Get started developing workflows with Apache Airflow
Apache Airflow is an open-source tool for orchestrating complex computational workflows and data processing pipelines. If you find yourself running cron task which execute ever longer scripts, or keeping a calendar of big data processing batch jobs then Airflow can probably help you. This article provides an introductory tutorial for people who want to get started writing pipelines with Airflow.
An Airflow workflow is designed as a directed acyclic graph (DAG). That means, that when authoring a workflow, you should think how it could be divided into tasks which can be executed independently. You can then merge these tasks into a logical whole by combining them into a graph.
The shape of the graph decides the overall logic of your workflow. An Airflow DAG can include multiple branches and you can decide which of them to follow and which to skip at the time of workflow execution.
This creates a very resilient design, because each task can be retried multiple times if an error occurs. Airflow can even be stopped entirely and running workflows will resume by restarting the last unfinished task.
Note
When designing Airflow operators, it's important to keep in mind that they may be executed more than once. Each task should be idempotent, i.e. have the ability to be applied multiple times without producing unintended consequences.
Airflow nomenclature
Here is a brief overview of some terms used when designing Airflow workflows:
- Airflow DAGs are composed of Tasks.
- Each Task is created by instantiating an Operator class. A configured instance of an Operator becomes a Task, as in:
my_task = MyOperator(...)
. - When a DAG is started, Airflow creates a DAG Run entry in its database.
- When a Task is executed in the context of a particular DAG Run, then a Task Instance is created.
AIRFLOW_HOME
is the directory where you store your DAG definition files and Airflow plugins.

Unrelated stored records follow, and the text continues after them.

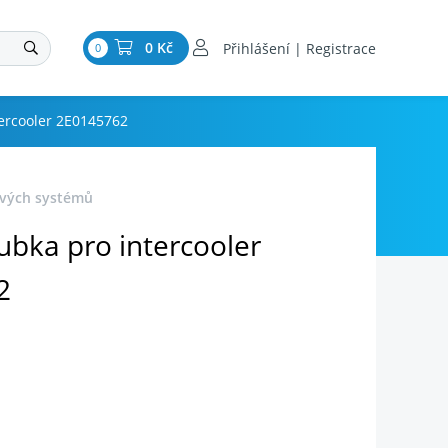
0 Kč
Přihlášení | Registrace
0
tercooler 2E0145762
ových systémů
ubka pro intercooler
2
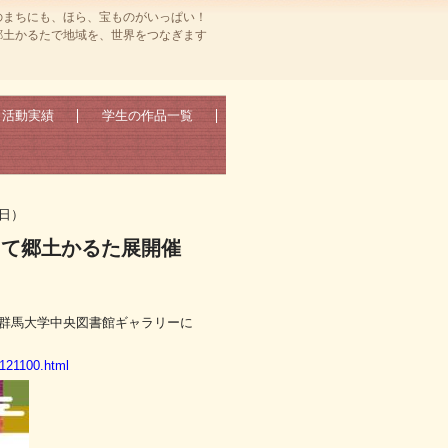
のまちにも、ほら、宝ものがいっぱい！
郷土かるたで地域を、世界をつなぎます
活動実績
学生の作品一覧
日）
にて郷土かるた展開催
が群馬大学中央図書館ギャラリーに
7121100.html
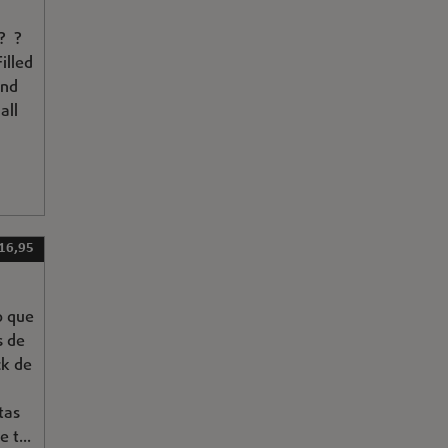
? ?
illed
und
all
 16,95
o que
s de
ck de
tas
 t...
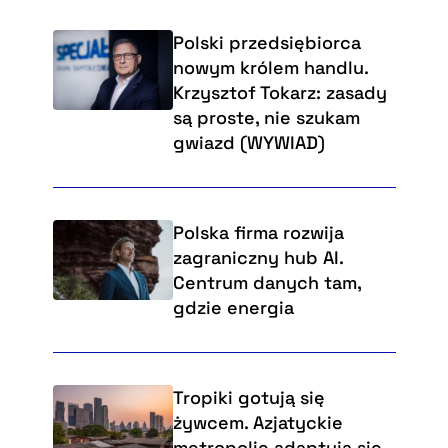
Polski przedsiębiorca
nowym królem handlu.
Krzysztof Tokarz: zasady
są proste, nie szukam
gwiazd (WYWIAD)
Polska firma rozwija
zagraniczny hub AI.
Centrum danych tam,
gdzie energia
Tropiki gotują się
żywcem. Azjatyckie
metropolie adaptują się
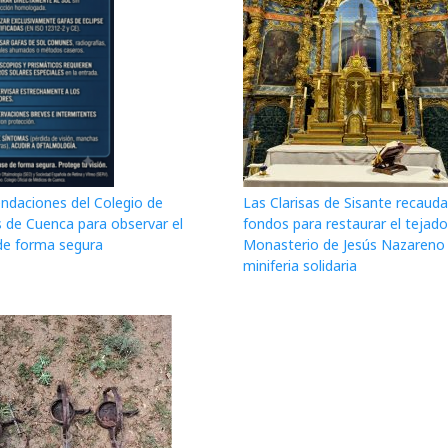
daciones del Colegio de
Las Clarisas de Sisante recaud
 de Cuenca para observar el
fondos para restaurar el tejado
 de forma segura
Monasterio de Jesús Nazareno
miniferia solidaria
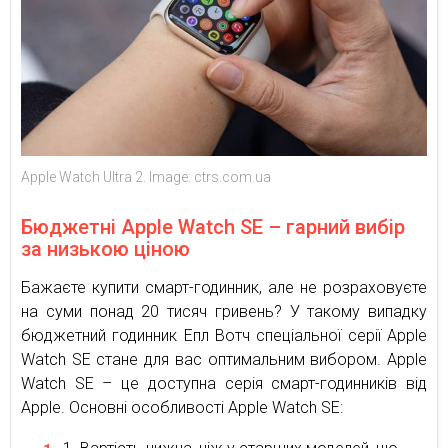
Apple Watch Ultra 2. Image: ctrs.com.ua
Бюджетні Apple Watch SE – гарний вибір
за низькою ціною
Бажаєте купити смарт-годинник, але не розраховуєте
на суми понад 20 тисяч гривень? У такому випадку
бюджетний годинник Епл Вотч спеціальної серії Apple
Watch SE стане для вас оптимальним вибором. Apple
Watch SE – це доступна серія смарт-годинників від
Apple. Основні особливості Apple Watch SE:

When? | DAG | Task | Info about other tasks |
---|---|---|---|
During definition | DAG | Task | get_direct_relatives |
During a run | DAG Run | Task Instance | xcom_pull |
Base class | DAG |
BaseOperator |
Airflow documentation provides more information about these and other concepts.
Prerequisites
Airflow is written in Python, so I will assume you have it installed on your machine. I'm using Python 3 (because it's 2017, come on people!), but Airflow is supported on Python 2 as well. I will also assume that you have virtualenv installed.
$ python3 --version
Python 3.6.0
$ virtualenv --version
15.1.0
Install Airflow
Let's create a workspace directory for this tutorial, and inside it a Python 3 virtualenv directory:
$ cd /path/to/my/airflow/workspace
$ virtualenv -p `which python3` venv
$ source venv/bin/activate
(venv) $
Now let's install Airflow 1.8:
(venv) $ pip install airflow==1.8.0
Now we'll need to create the AIRFLOW_HOME
directory where your DAG definition files and Airflow plugins will be stored. Once the directory is created, set the AIRFLOW_HOME
environment variable:
(venv) $ cd /path/to/my/airflow/workspace
(venv) $ mkdir airflow_home
(venv) $ export AIRFLOW_HOME=`pwd`/airflow_home
You should now be able to run Airflow commands. Let's try by issuing the following:
(venv) $ airflow version
____________ _____________
____ |__( )_________ __/__ /________ __
____ /| |_ /__ ___/_ /_ __ /_ __ \_ | /| / /
___ ___ | / _ / _ __/ _ / / /_/ /_ |/ |/ /
_/_/ |_/_/ /_/ /_/ /_/ \____/____/|__/
v1.8.0rc5+apache.incubating
If the airflow version
command worked, then Airflow also created its default configuration file airflow.cfg
in AIRFLOW_HOME
:
airflow_home
├── airflow.cfg
└── unittests.cfg
Default configuration values stored in airflow.cfg
will be fine for this tutorial, but in case you want to tweak any Airflow settings, this is the file to change. Take a look at the docs for more information about configuring Airflow.
Initialize the Airflow DB
Next step is to issue the following command, which will create and initialize the Airflow SQLite database:
(venv) $ airflow initdb
The database will be create in airflow.db
by default.
airflow_home
├── airflow.cfg
├── airflow.db <- Airflow SQLite DB
└── unittests.cfg
Note
Using SQLite is an adequate solution for local testing and development, but it does not support concurrent access. In a production environment you will most certainly want to use a more robust database solution such as Postgres or MySQL.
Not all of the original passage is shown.